Credit can be one of the best financial tools at your disposal, if used right. One important thing to learn is when it's a good idea to open a new account, and when it could do more harm than good.

We asked three of our analysts to share some of their best reasons for opening a new credit account, and here is what they had to say.

Leo Sun: It makes the most sense to apply for a new credit card when you don't have one in your wallet. Sticking with debit cards helps people live within their means, but debit cards don't improve credit scores.

A person's credit limit, on-time credit card payments, and credit history impact his or her credit score, which determines whether car or housing loans can be secured. To establish a good credit score, a person should get a credit card early, keep that line open for as long as possible, and strive to keep its balance near zero.

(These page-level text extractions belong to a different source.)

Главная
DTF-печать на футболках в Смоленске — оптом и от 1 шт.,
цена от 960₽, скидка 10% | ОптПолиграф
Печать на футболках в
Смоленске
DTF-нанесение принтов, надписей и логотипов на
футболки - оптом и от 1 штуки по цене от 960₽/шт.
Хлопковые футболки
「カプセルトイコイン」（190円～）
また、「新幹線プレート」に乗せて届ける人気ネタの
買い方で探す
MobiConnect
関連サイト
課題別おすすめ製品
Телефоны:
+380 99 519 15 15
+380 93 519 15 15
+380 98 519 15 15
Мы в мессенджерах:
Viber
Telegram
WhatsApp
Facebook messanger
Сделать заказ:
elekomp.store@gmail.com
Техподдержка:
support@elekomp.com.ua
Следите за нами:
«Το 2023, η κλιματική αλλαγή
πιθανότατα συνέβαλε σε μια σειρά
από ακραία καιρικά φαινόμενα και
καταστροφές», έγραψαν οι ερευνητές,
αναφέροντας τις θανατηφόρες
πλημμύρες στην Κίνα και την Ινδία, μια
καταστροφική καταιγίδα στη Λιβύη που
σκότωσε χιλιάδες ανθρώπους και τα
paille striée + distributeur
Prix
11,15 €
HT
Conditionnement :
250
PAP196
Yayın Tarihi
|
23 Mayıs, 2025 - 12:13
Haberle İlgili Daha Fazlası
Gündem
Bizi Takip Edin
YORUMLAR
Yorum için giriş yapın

Credit scores vary by lender and scoring model. For example,'s credit card comparison tool ranks a score above 750 as "excellent," a score between 700 and 749 as "good," and a score between 650 and 699 as "fair." If we experience another credit crunch and financial meltdown, it could be nearly impossible for someone without any pre-existing credit to finance big-ticket purchases or get a new credit card.

If you have no credit at all, you should sign up for at least one credit card to build a positive credit score as soon as possible. But, by all means, avoid amassing debt across multiple cards.

Matt Frankel: It makes sense to open a new credit account to finance a big purchase without paying any interest, if you understand what you're getting into.

This type of deal comes in two varieties. First, many retailers offer 0% APR financing for a certain period of time (say, 12 months), so if you pay off the entire balance before the introductory period ends, you'll never pay a dime of interest.

However, if you don't pay the entire balance within the given time period, you'll get hit with a bill for the interest from day one of your purchase, even if the outstanding balance is very small. In other words, only go for this type of arrangement if you are 100% certain you can pay off the balance before the promotional period expires.

The second type of 0% APR deal involves certain credit cards, which also offer a promotional period, sometimes as long as 18 months. Unlike the "no interest" financing offered by retailers, you don't have to pay the entire balance back in the introductory period. Interest will simply start accumulating on your remaining balance after the period expires.

This option is definitely the best choice if you have any doubts about your ability to repay the balance quickly. Still, if you need to buy something big, but don't want to pay for it all at once, no-interest financing can be a very good reason to open a new credit account.

Dan Caplinger: It always makes sense to pay as little in interest as possible on the amounts you have borrowed. If you have the financial discipline to control your spending, opening a home equity line of credit can dramatically reduce your borrowing costs and also potentially provide some additional tax breaks.

Home equity lines of credit, or HELOCs, typically carry variable rates that are tied to the prime rate; with interest rates at rock-bottom levels right now, HELOCs have very low finance charges compared to credit cards and most other types of consumer debt. Moreover, many taxpayers can deduct the interest on up to $100,000 in borrowings on a HELOC, further reducing the effective financing costs. For instance, with some HELOCs available at 3% right now, refinancing $25,000 in credit card debt at 13% could save you $2,500 a year in interest and might let you claim the remaining $750 as an itemized deduction.

HELOCs carry two trade-offs, though. First, you put your home at risk if you can't repay the loan. Also, some people use HELOCs to pay off credit cards but then go back and run up new credit card balances, which is far worse than never opening a HELOC in the first place. But if you can avoid those issues, opening a HELOC can be a smart move that can save you a lot of money.